11/13/2017 / By Ethan Huff
A buggy blockchain appears to have been responsible for the recent accidental loss of more than $300 million worth of “Ether” cryptocurrency, new reports indicate. It was actually a series of bugs that supposedly led an Ethereum developer to mistakenly take control of and permanently lock up – vanishing into thin air! – this mass of digital funds, highlighting a serious flaw with the digital currency’s integrity, at least when stored in the distributed Ethereum system.
Unlike most cryptocurrency hacks that have been reported in recent years (including those associated with Bitcoin), this one is not said to have been intentional or malicious in any way.
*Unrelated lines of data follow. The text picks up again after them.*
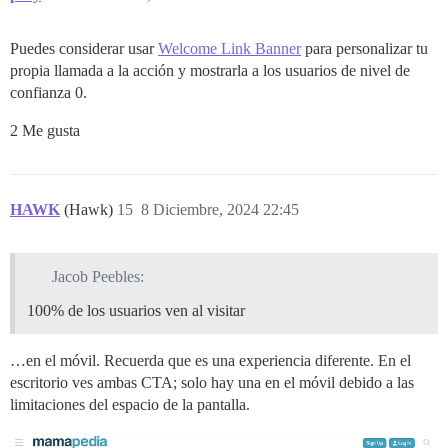
Puedes considerar usar
Welcome Link Banner
para personalizar tu
propia llamada a la acción y mostrarla a los usuarios de nivel de
confianza 0.
2 Me gusta
HAWK
(Hawk)
15
8 Diciembre, 2024 22:45
Jacob Peebles:
100% de los usuarios ven al visitar
…en el móvil. Recuerda que es una experiencia diferente. En el
escritorio ves ambas CTA; solo hay una en el móvil debido a las
limitaciones del espacio de la pantalla.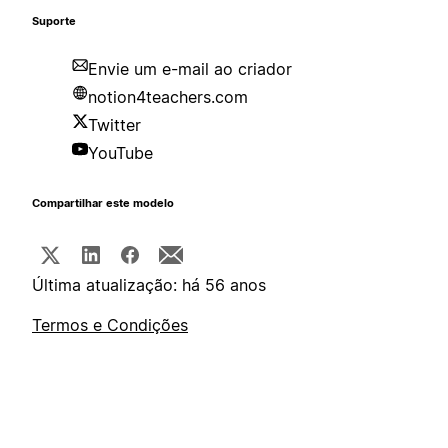
Suporte
Envie um e-mail ao criador
notion4teachers.com
Twitter
YouTube
Compartilhar este modelo
Última atualização: há 56 anos
Termos e Condições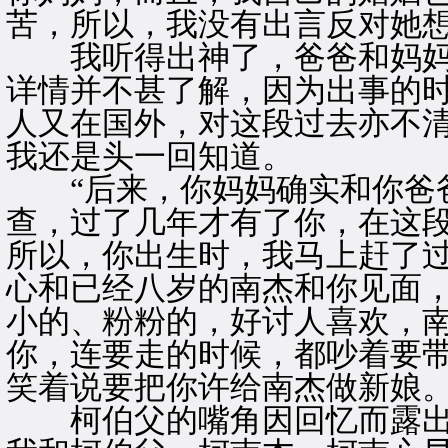
苦，所以，我没有出言反对她想
我听得出神了，爸爸和妈妈
详情并不甚了解，因为出事的
人又在国外，对这段过去亦不
我还是头一回知道。
“后来，你妈妈确实和你爸爸
查，过了几年才有了你，在这
所以，你出生时，我马上赶了
心和已经八岁的南杰和你见面
小的、粉粉的，好讨人喜欢，
你，连要走的时候，都吵着要
笑着说要把你许给南杰做新娘。
柯伯父的嘴角因回忆而露出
It was a simple mistake – and yet one that has created major turmoil amongst cryptocurrency holders everywhere who are now questioning whether or not their funds are truly safe when stored in online digital wallets such as Ethereum, which clearly has some serious problems.
In this case, Ethereum’s digital app platform, which was built by a developer known as Parity, failed to keep Ether funds from being unintentionally eliminated due to human error. In fact, the developer’s “panicked” efforts to salvage the funds by returning them back to their rightful owners only made the problem worse.
As the whole fiasco was taking place, hackers apparently entered the system and stole about $32 million worth of the misplaced coins from several of the multi-signature wallets, which is bad enough on its own. But in the process of the developer trying to remedy the problem, a second flaw was exposed that resulted in one user becoming the sole owner of every single multi-signature wallet on the platform.
“The user, ‘devops199,’ triggered the flaw apparently by accident,” writes Alex Hern for The Guardian. “When they realised what they had done, they attempted to undo the damage by deleting the code which had transferred ownership of the funds. Rather than returning the money, however, that simply locked all the funds in those multisignature wallets permanently, with no way to access them. …
“Effectively, a user accidentally stole hundreds of wallets simultaneously, and then set them on fire in a panic while trying to give them back.”
This seems to be a trend with Ethereum. There have been numerous flaws and bugs exposed in the system over the years that developers have attempted to “fix,” but every time they do so, it almost always seems to expose several more that result in even worse outcomes, such as occurred two years back when $150 million worth of Ether was stolen as part of a vulnerability hack.
In this instance, the Ethereum platform was put on what’s known as a “hard fork,” which while successful hasn’t stemmed the tide of problems for the cryptocurrency platform. The recent accidental theft of the $300 million in Ether is what exposed the July bug that led to the $32 million in Ether being stolen by a hacker, which prompted what reports call a “marathon coding and hacking effort” to fix the problem. And yet it was this “fix” that led to the most recent loss of the $300 million in Ether.
“The Parity vulnerability was the result of an incorrectly coded smart contract used by the Parity wallet to store tokens on the Ethereum network,” stated Dominc Williams, founder of the blockchain firm DFINITY.
“The vulnerability made it possible for anyone to ‘freeze’ the tokens held by that smart contract, making them immovable. At this time, the only method we are aware of to ‘unfreeze’ tokens held by the vulnerable smart contract would be to create a new ‘hard fork’ Ethereum client that deploys a fix. This would require every full node on the Ethereum network to upgrade by the date of the hard fork to stay in sync, including all miners, wallets, exchanges, etc.”